# Worked Examples & Exercises - Part 3

## Create Another Kafka Topic

In [None]:
#Download Kafka
!wget https://downloads.apache.org/kafka/3.9.0/kafka_2.12-3.9.0.tgz
!tar -xzf kafka_2.12-3.9.0.tgz
!sudo mv kafka_2.12-3.9.0 /usr/local/kafka

In [None]:
#Set Environment Variables
!echo "export KAFKA_HOME=/usr/local/kafka" >> ~/.bashrc
!echo "export PATH=\$PATH:\$KAFKA_HOME/bin" >> ~/.bashrc

# Export for current session
import os
os.environ["KAFKA_HOME"] = "/usr/local/kafka"
os.environ["PATH"] = os.environ["PATH"] + ":" + os.environ["KAFKA_HOME"] + "/bin"

print("Environment variables set for this session.")

In [None]:
#Install Zookeeper and kafkacat
!sudo apt-get update
!sudo apt-get install -y zookeeper
!sudo apt-get install -y kafkacat

In [None]:
#Set Zookeeper Environment Variables
!echo "export ZOOKEEPER_HOME=/usr/share/zookeeper" >> ~/.bashrc
!echo "export PATH=\$PATH:\$ZOOKEEPER_HOME/bin" >> ~/.bashrc

# Export for current session
import os
os.environ["ZOOKEEPER_HOME"] = "/usr/share/zookeeper"
os.environ["PATH"] = os.environ["PATH"] + ":" + os.environ["ZOOKEEPER_HOME"] + "/bin"

print("Zookeeper environment variables set for this session.")

In [None]:
#Start Kafka and Zookeeper
# Start Zookeeper first
!sudo /usr/share/zookeeper/bin/zkServer.sh start

# Add a short delay to ensure Zookeeper is fully started
!sleep 5

# Start Kafka using the full path
!/usr/local/kafka/bin/kafka-server-start.sh -daemon /usr/local/kafka/config/server.properties

# Add a short delay to ensure Kafka is fully started
!sleep 5

print("Zookeeper and Kafka started.")

In [None]:
# Create your labWeather topic here
!/usr/local/kafka/bin/kafka-topics.sh --create --bootstrap-server localhost:9092 --replication-factor 1 --partitions 5 --topic labWeather

## Example 7: Check Topic Details

In [None]:
!/usr/local/kafka/bin/kafka-topics.sh --describe --bootstrap-server localhost:9092 \  --topic labWeather

**What the code does:**
- Shows replication factor, partition count, and leader info for weatherTopic.

**Exercise 7**:
- Describe your labWeather topic.
- **Question**: How many partitions and which broker is the leader?

In [None]:
# Describe your labWeather topic here
!!/usr/local/kafka/bin/kafka-topics.sh --bootstrap-server localhost:9092 localhost:2181 \
  --topic labWeather

In [None]:
%%bash
# Replace YOUR_API_KEY with your actual OpenweatherMap API key
# Note: This is a persistent loop.
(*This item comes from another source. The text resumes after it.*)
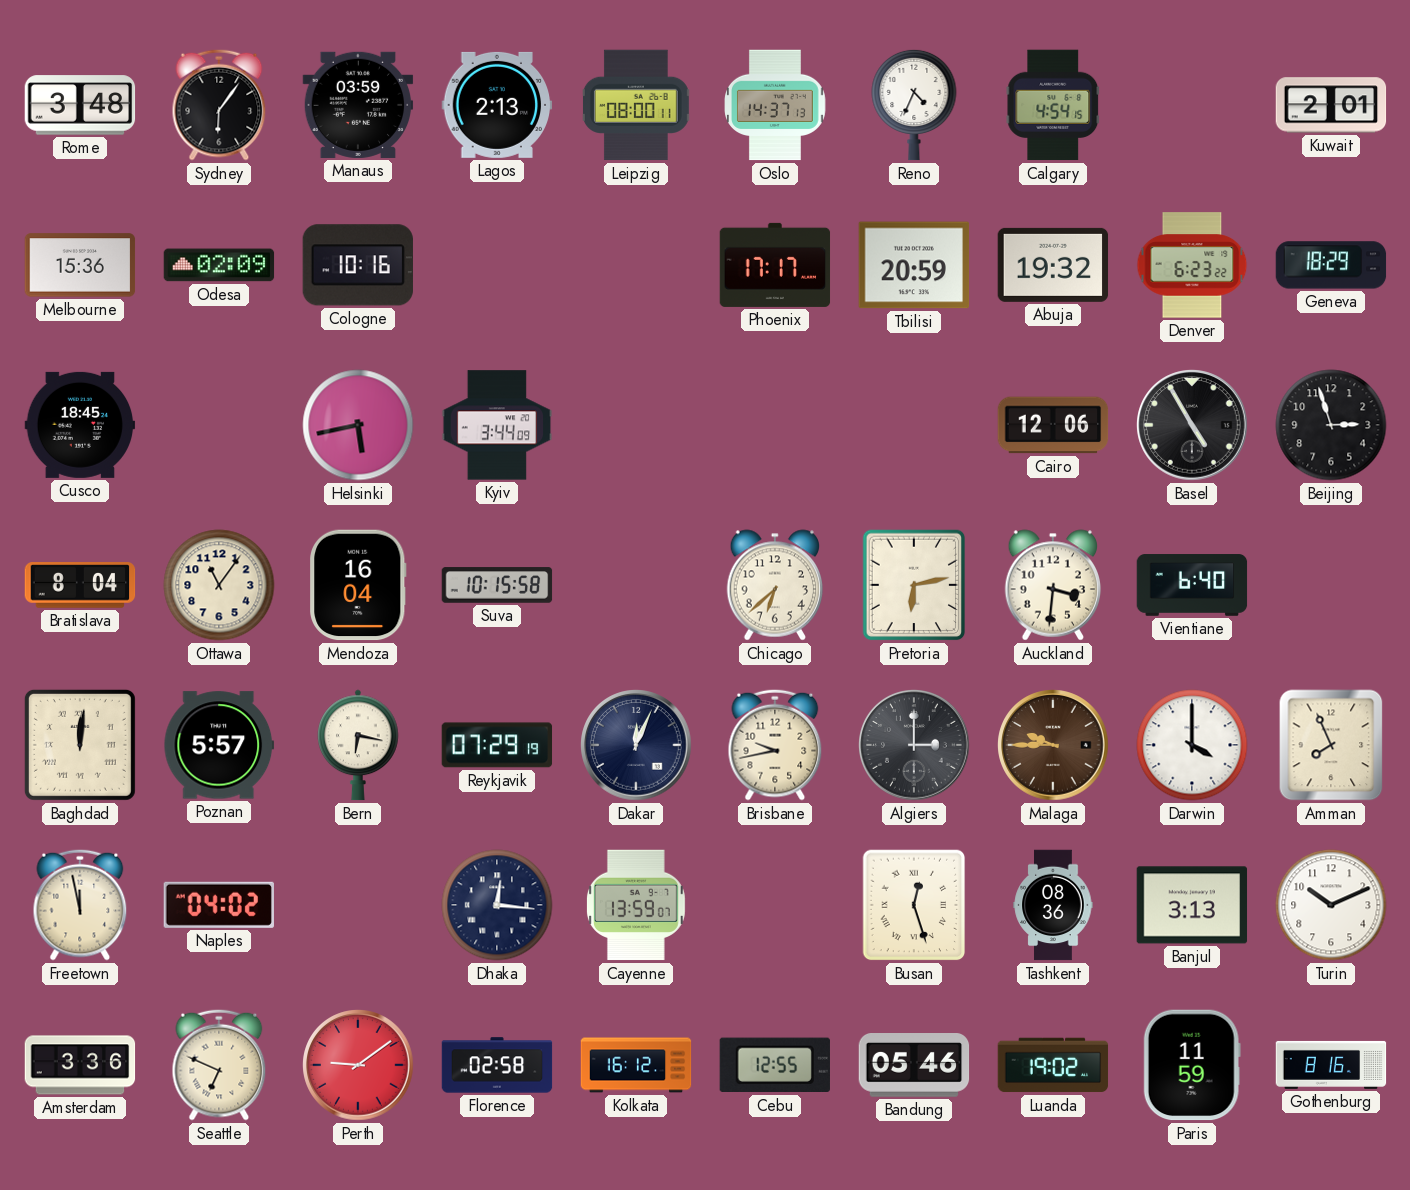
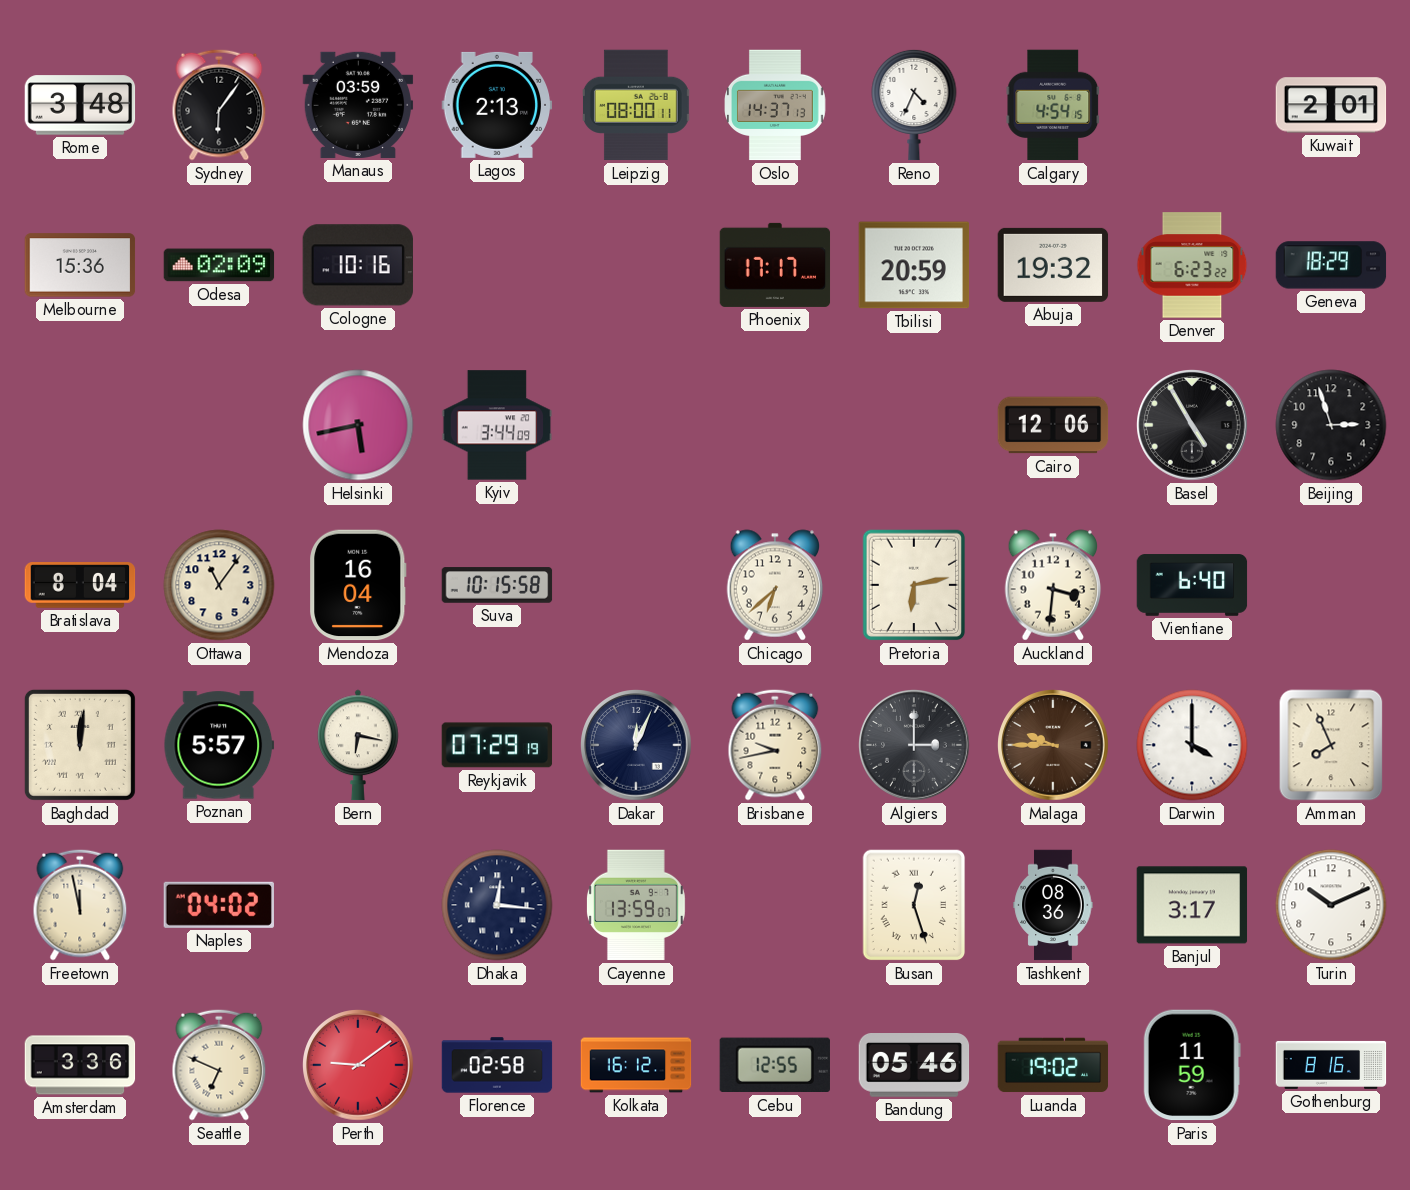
Cusco: 18:45 -> none
Banjul: 3:13 -> 3:17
Use Ctrl+C to stop it when needed.

while true
do
  curl -s "https://api.openweathermap.org/data/2.5/weather?lat=44.34&lon=10.99&appid=d92c8dcedeeefe00c84b70b3a7e408d9" |\
  kafka-console-producer --broker-list localhost:9092 --topic labWeather
  sleep 0
done

In [None]:
%%bash
# Your modified script here to fetch weather for another city - Paris
# Remember to replace YOUR_API_KEY with your actual OpenWeatherMap API key

while true
do
  curl -s "https://api.openweathermap.org/data/2.5/weather?lat=44.34&lon=10.99&appid=YOUR_API_KEY" |\
  kafka-console-producer --broker-list localhost:9092 --topic labWeather
  sleep 30
done

## Spark Structured Streaming from Kafka

## **View the last five messages from the entire topic**

In [None]:

!kafkacat -C -b localhost:9092 -t labWeather -o -5 -e

## **View the last five messages from the topic within a specific partition (3)**

In [None]:
!kafkacat -C -b localhost:9092 -t labWeather -p 3 -o -5 -e

## **Describe the topic again, checking for changes**

In [None]:
!/usr/local/kafka/bin/kafka-topics.sh --describe --bootstrap-server localhost:9092 \  --topic labWeather

## **Consume messages from the beginning**

In [None]:
!kafkacat -C -b localhost:9092 -t labWeather -o beginning -e

In [None]:
# PySpark code
# For Scala, use the commented example below in a Spark shell or notebook with Scala kernel

# PySpark code
# For Scala, use the commented example below in a Spark shell or notebook with Scala kernel
# See the latest SparkQL-Kafka connector here https://repo1.maven.org/maven2/org/apache/spark/spark-sql-kafka-0-10_2.12/

from pyspark.sql import SparkSession

# Create SparkSession with Kafka packages
spark = SparkSession.builder \
    .appName("KafkaSparkStreaming") \
    .config("spark.jars.packages", "org.apache.spark:spark-sql-kafka-0-10_2.12:3.5.5") \
    .getOrCreate()

# Read from Kafka
kafkaDF = spark.readStream \
    .format("kafka") \
    .option("kafka.bootstrap.servers", "localhost:9092") \
    .option("subscribe", "labWeather") \
    .load()

# Process the streaming data
query = kafkaDF.selectExpr("CAST(value AS STRING)") \
    .writeStream \
    .format("console") \
    .start()

query.awaitTermination()

In [None]:
#Check the Spark version currently running in the notebook
print(spark.version)